The Irish Link (continued) 


During the three days we spent in Ballinasloe we spoke to many local people, and went to the local library to look for anything we could find about Clontuskert during the end of the 18th century.

We found that like England at that time, the majority of farms in Ireland were very small, around three or four hectares, and were farmed by tenant farmers, who rented them from the major landowner.

In England, the farms in the Teme valley were owned by the Earl of Dudley, and in the Ballinasloe area the major landowner was the Earl of Clancarty. (Irish name - Gortnahorna)

So James Rorke of 1760 to 1832 was a tenant farmer to the Earl of Clancarty, and this would explain why most of James's sons emigrated when they did.

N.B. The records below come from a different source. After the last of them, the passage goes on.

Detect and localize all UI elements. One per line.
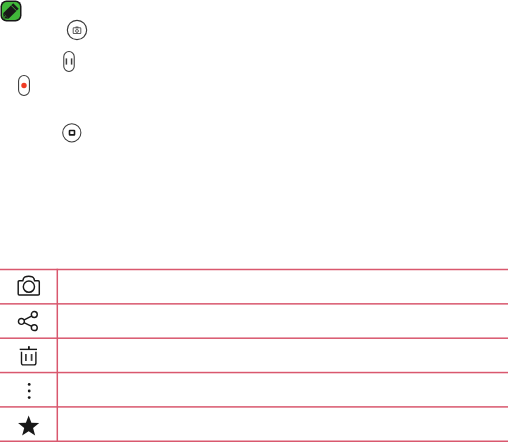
button[interactable]: Edit xyxy=(0,0,22,22)
button[interactable]: Stop xyxy=(62,123,83,144)
button[interactable]: Camera xyxy=(0,270,508,304)
button[interactable]: Favourite xyxy=(0,406,508,440)
button[interactable]: Share xyxy=(0,304,508,338)
button[interactable]: Pause xyxy=(62,51,76,72)
button[interactable]: More options xyxy=(0,372,508,406)
button[interactable]: Record xyxy=(17,75,31,96)
button[interactable]: Delete xyxy=(0,338,508,372)
button[interactable]: Camera shutter xyxy=(66,19,88,41)
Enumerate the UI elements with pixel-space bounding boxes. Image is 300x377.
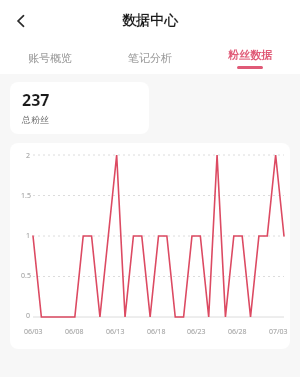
staticText: 1.5 [21,191,31,201]
staticText: 粉丝数据 [228,48,272,62]
staticText: 06/03 [24,327,43,337]
staticText: 1 [26,231,31,241]
staticText: 笔记分析 [128,51,172,65]
button[interactable]: 笔记分析 [100,42,200,74]
staticText: 0.5 [21,271,31,281]
staticText: 0 [26,311,31,321]
staticText: 06/08 [65,327,84,337]
staticText: 06/28 [228,327,247,337]
staticText: 237 [22,89,50,111]
button[interactable]: 账号概览 [0,42,100,74]
staticText: 07/03 [269,327,288,337]
staticText: 总粉丝 [22,114,49,125]
staticText: 数据中心 [122,12,178,30]
staticText: 06/23 [187,327,206,337]
staticText: 账号概览 [28,51,72,65]
staticText: 2 [26,151,31,161]
button[interactable]: Back [4,4,38,38]
staticText: 06/13 [106,327,125,337]
staticText: 06/18 [147,327,166,337]
button[interactable]: 粉丝数据 [200,42,300,74]
button[interactable]: 237 [10,82,149,134]
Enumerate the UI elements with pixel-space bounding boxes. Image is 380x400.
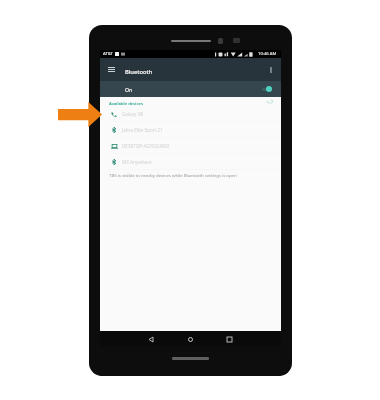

The family did not own the farm - and small as it was it could barely support one family - so there was nothing to keep them in Clontuskert, or even Ireland for that matter, as farming was a very hard life at the best of times, and for tenant farmers in poor growing seasons it was doubly so.

tiredaftercleaning2.jpg



Gravestone of James Rorke, 1760 - 1832, after cleaning on 18th October 2006.

 

There are some people who say that when a gravestone leans or topples over it is because those buried there have been forgotten.

This stone will not lean any further - James Rorke will no longer be forgotten.